While its intentions and many of its policies might be modern, its taxing policies are decidedly Old Labor.
Since coming to power, the Bracks Government has concentrated the burden of state taxation on home buyers. In so doing it has forced up household debt, and used that debt to fund recurrent government expenditure. A result of this has been higher housing costs and reduced home ownership levels.
The problem lies with the Government's increased reliance on stamp duty or transfer fees on residential conveyances.
In 1999-2000 -- the year the Bracks Government came to power -- transfer fees brought in $1.24 billion, representing 13 per cent of total state tax receipts. This year the tax is expected to raise a massive $2.5 billion or 22 per cent of total tax collection.
Two factors contributed to the rise in the state's dependence on transfer fees.
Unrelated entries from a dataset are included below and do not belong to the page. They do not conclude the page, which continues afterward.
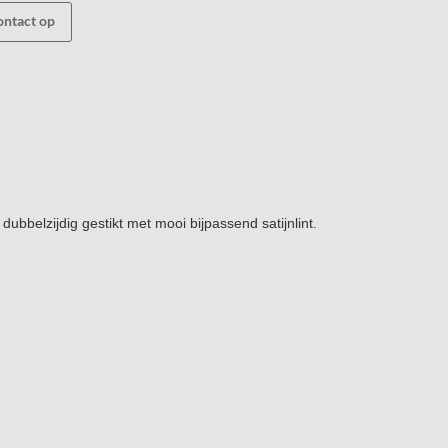
ntact op
dubbelzijdig gestikt met mooi bijpassend satijnlint.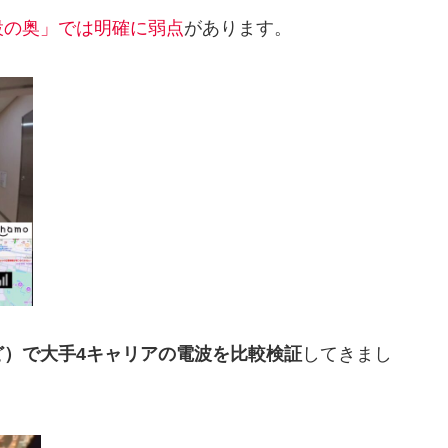
設の奥」では明確に弱点
があります。
ど）で大手4キャリアの電波を比較検証
してきまし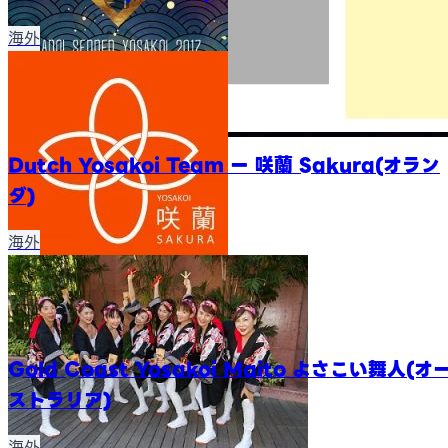
海外
Dutch Yosakoi Team ー 咲蘭 Sakura(オラン
ダ)
海外
Gold Coast Yosakoi Maito よさこい舞人(オ
ストラリア)
海外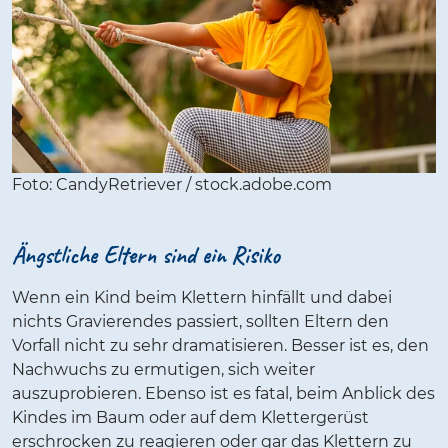
Foto: CandyRetriever / stock.adobe.com
Ängstliche Eltern sind ein Risiko
Wenn ein Kind beim Klettern hinfällt und dabei
nichts Gravierendes passiert, sollten Eltern den
Vorfall nicht zu sehr dramatisieren. Besser ist es, den
Nachwuchs zu ermutigen, sich weiter
auszuprobieren. Ebenso ist es fatal, beim Anblick des
Kindes im Baum oder auf dem Klettergerüst
erschrocken zu reagieren oder gar das Klettern zu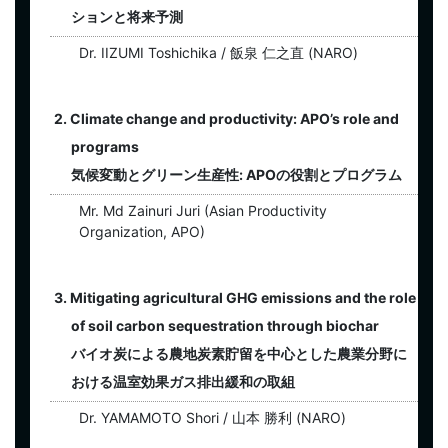
ションと将来予測
Dr. IIZUMI Toshichika / 飯泉 仁之直 (NARO)
2. Climate change and productivity: APO’s role and
programs
気候変動とグリーン生産性: APOの役割とプログラム
Mr. Md Zainuri Juri (Asian Productivity
Organization, APO)
3. Mitigating agricultural GHG emissions and the role
of soil carbon sequestration through biochar
バイオ炭による農地炭素貯留を中心とした農業分野に
おける温室効果ガス排出緩和の取組
Dr. YAMAMOTO Shori / 山本 勝利 (NARO)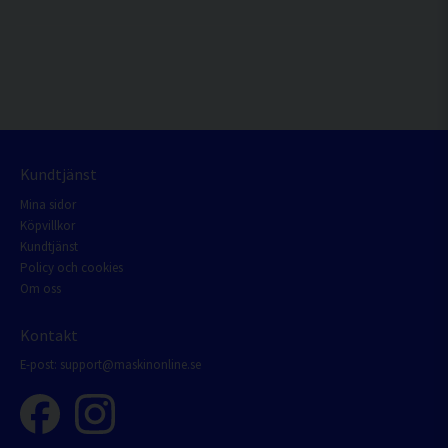
Kundtjänst
Mina sidor
Köpvillkor
Kundtjänst
Policy och cookies
Om oss
Kontakt
E-post:
support@maskinonline.se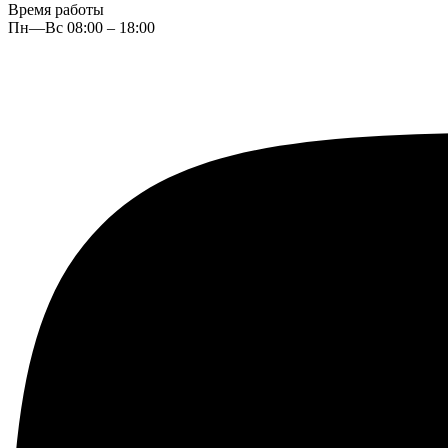
Время работы
Пн—Вс 08:00 – 18:00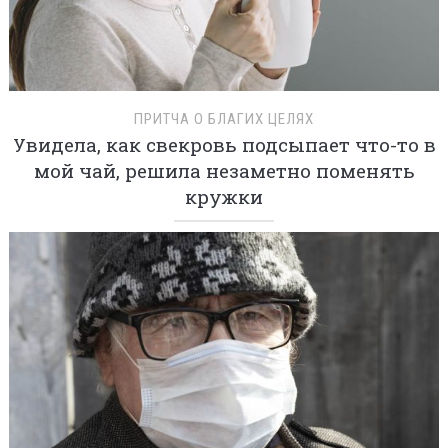
ПРИТЧА О БЛАГИХ ЦЕЛЯХ
Увидела, как свекровь подсыпает что-то в
мой чай, решила незаметно поменять
кружки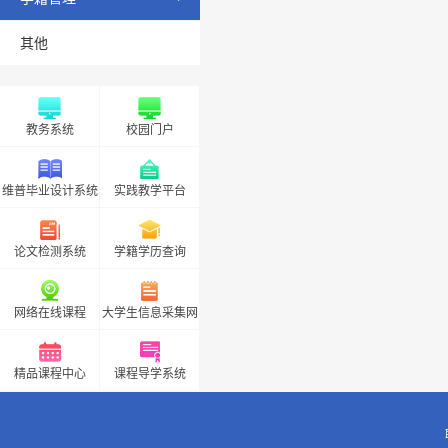
其他
教务系统
校园门户
维普毕业设计系统
实践教学平台
论文检测系统
学籍学历查询
网络在线课程
大学生信息采集网
精品课程中心
课程导学系统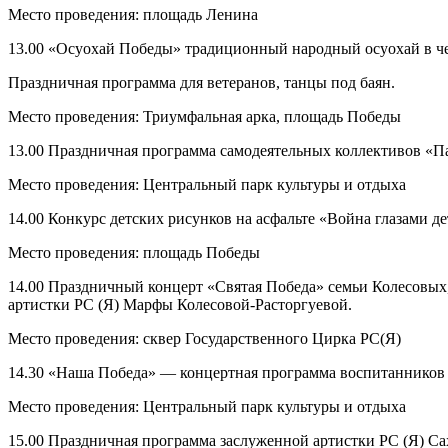
Место проведения: площадь Ленина
13.00 «Осуохай Победы» традиционный народный осуохай в ч
Праздничная программа для ветеранов, танцы под баян.
Место проведения: Триумфальная арка, площадь Победы
13.00 Праздничная программа самодеятельных коллективов «
Место проведения: Центральный парк культуры и отдыха
14.00 Конкурс детских рисунков на асфальте «Война глазами де
Место проведения: площадь Победы
14.00 Праздничный концерт «Святая Победа» семьи Колесовых,
артистки РС (Я) Марфы Колесовой-Расторгуевой.
Место проведения: сквер Государственного Цирка РС(Я)
14.30 «Наша Победа» — концертная программа воспитанников Д
Место проведения: Центральный парк культуры и отдыха
15.00 Праздничная программа заслуженной артистки РС (Я) Са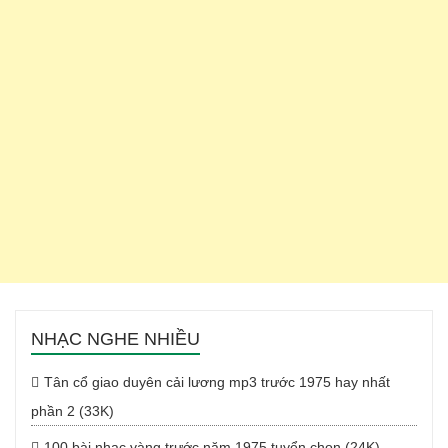
NHẠC NGHE NHIỀU
Tân cổ giao duyên cải lương mp3 trước 1975 hay nhất
phần 2 (33K)
100 bài nhạc vàng trước năm 1975 tuyển chọn (24K)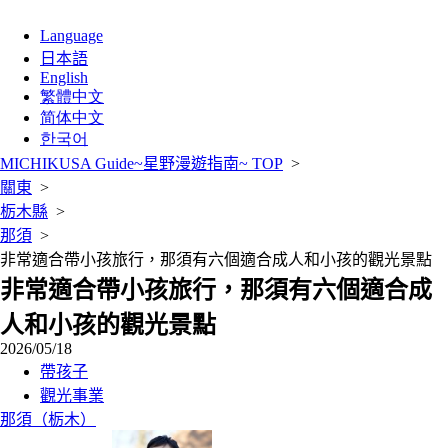
Language
日本語
English
繁體中文
简体中文
한국어
MICHIKUSA Guide~星野漫遊指南~ TOP
>
關東
>
栃木縣
>
那須
>
非常適合帶小孩旅行，那須有六個適合成人和小孩的觀光景點
非常適合帶小孩旅行，那須有六個適合成
人和小孩的觀光景點
2026/05/18
帶孩子
觀光事業
那須（栃木）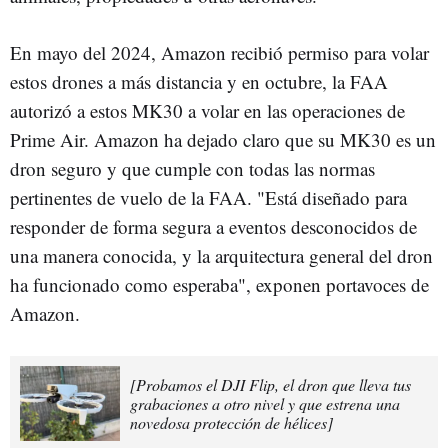
En mayo del 2024, Amazon recibió permiso para volar
estos drones a más distancia y en octubre, la FAA
autorizó a estos MK30 a volar en las operaciones de
Prime Air. Amazon ha dejado claro que su MK30 es un
dron seguro y que cumple con todas las normas
pertinentes de vuelo de la FAA. "Está diseñado para
responder de forma segura a eventos desconocidos de
una manera conocida, y la arquitectura general del dron
ha funcionado como esperaba", exponen portavoces de
Amazon.
[Probamos el DJI Flip, el dron que lleva tus
grabaciones a otro nivel y que estrena una
novedosa protección de hélices]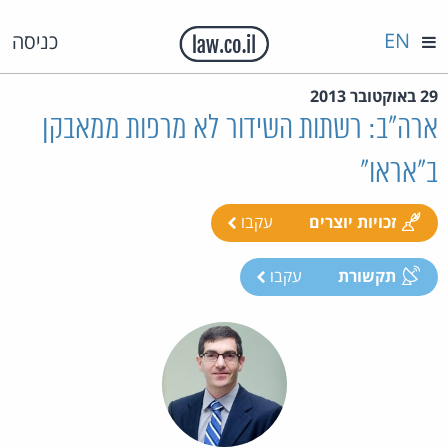
EN
כניסה
29 באוקטובר 2013
ארה"ב: רשתות השידור לא מרפות ממאבקן
ב"אראו"
זכויות יוצרים
עקבו
תקשורת
עקבו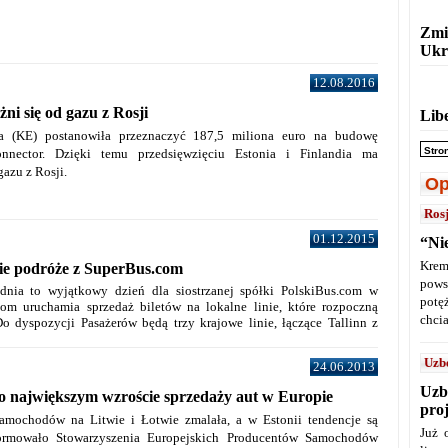
Zmi
Ukr
12.08.2016
żni się od gazu z Rosji
Lib
a (KE) postanowiła przeznaczyć 187,5 miliona euro na budowę
Stro
onnector. Dzięki temu przedsięwzięciu Estonia i Finlandia ma
gazu z Rosji.
Op
Ros
01.12.2015
“Ni
Krem
ie podróże z SuperBus.com
pows
dnia to wyjątkowy dzień dla siostrzanej spółki PolskiBus.com w
potę
com uruchamia sprzedaż biletów na lokalne linie, które rozpoczną
chcia
o dyspozycji Pasażerów będą trzy krajowe linie, łączące Tallinn z
Uzb
24.06.2013
Uzb
o największym wzroście sprzedaży aut w Europie
pro
amochodów na Litwie i Łotwie zmalała, a w Estonii tendencje są
Już 
ormowało Stowarzyszenia Europejskich Producentów Samochodów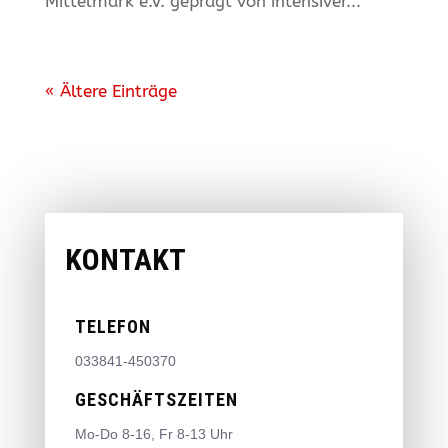
Mittelmark e.V. geprägt von intensiver...
« Ältere Einträge
KONTAKT
TELEFON
033841-450370
GESCHÄFTSZEITEN
Mo-Do 8-16, Fr 8-13 Uhr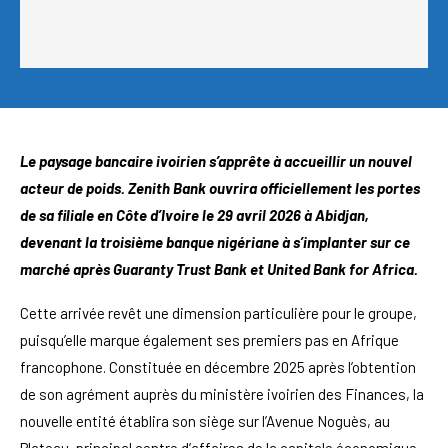
Le paysage bancaire ivoirien s’apprête à accueillir un nouvel
acteur de poids. Zenith Bank ouvrira officiellement les portes
de sa filiale en Côte d’Ivoire le 29 avril 2026 à Abidjan,
devenant la troisième banque nigériane à s’implanter sur ce
marché après Guaranty Trust Bank et United Bank for Africa.
Cette arrivée revêt une dimension particulière pour le groupe,
puisqu’elle marque également ses premiers pas en Afrique
francophone. Constituée en décembre 2025 après l’obtention
de son agrément auprès du ministère ivoirien des Finances, la
nouvelle entité établira son siège sur l’Avenue Noguès, au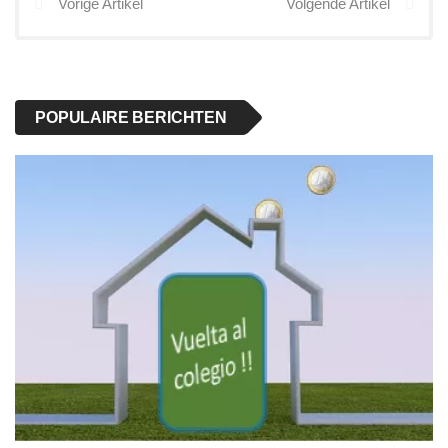
Vorige Artikel
Volgende Artikel
POPULAIRE BERICHTEN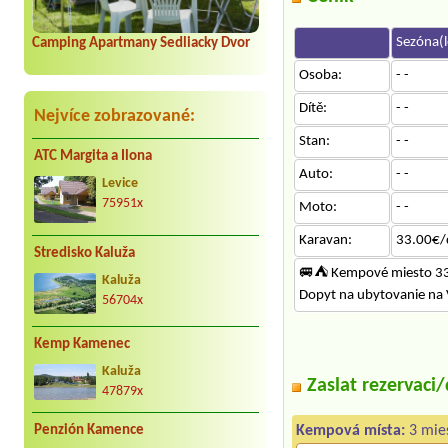
Sezóna(l
Camping Apartmany Sedliacky Dvor
Osoba:
- -
Dítě:
- -
Nejvíce zobrazované:
Stan:
- -
ATC Margita a Ilona
Auto:
- -
Levice
75951x
Moto:
- -
Karavan:
33.00€/
Stredisko Kaluža
️🚐⛺ Kempové miesto 3
Kaluža
Dopyt na ubytovanie na V
56704x
Kemp Kamenec
Kaluža
Zaslat rezervaci
47879x
Penzión Kamence
Kempová místa:
3 mies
In 2000-01 the GST deal led to the gradual elimination of a number of state taxes. As a result the state became more reliant on remaining taxes including transfer fees. Also starting in 2000, house prices went into the largest upswing in modern history.
This was fuelled in part by government considerably restricting the amount of land on which new house building is permitted.
However, neither the GST nor the housing boom fully explain the Government's increased reliance on transfer fees.
The Bracks Government explicitly chose to place more weight on the tax.
Despite inheriting the most onerous system of transfer duties in the country, the Bracks Government kept the system in place and unaltered.
It has been willing to cut other taxes including land tax, payroll tax and gambling taxes, but not transfer fees.
Moreover, while rising house prices contributed to rising transfer fee receipts, the main driver was bracket creep.
Like income tax, transfer fees are levied at rates that increase as house values reach higher thresholds. This is why median house prices since 1999 have increased in Melbourne by 109 per cent while transfer fee receipts rose by 179 per cent.
As a result, the fee for median-priced housing in Melbourne is now nearly $17,000, more than 55 per cent higher than the equivalent fee in Queensland.
Problems with transfer fees go far beyond their narrow base and multiple rates. The duty is a tax on capital transfers which forces most taxpayers into additional borrowing.
As a result the tax has been a major contributor to rising household indebtedness and has imposed an extra $1 billion a year interest burden on Victorian homeowners.
It also violates the fiscal rule -- adopted by the Bracks Government -- of not using debt to finance recurrent spending.
The tax, in effect, forces households to borrow on behalf the Government, with the funds used to fund the day-to-day expenses of government. Bracks' high transfer fees have also contributed to the high cost of housing and made it harder for families to own their own homes.
This is decidedly Old Labor and is short sighted.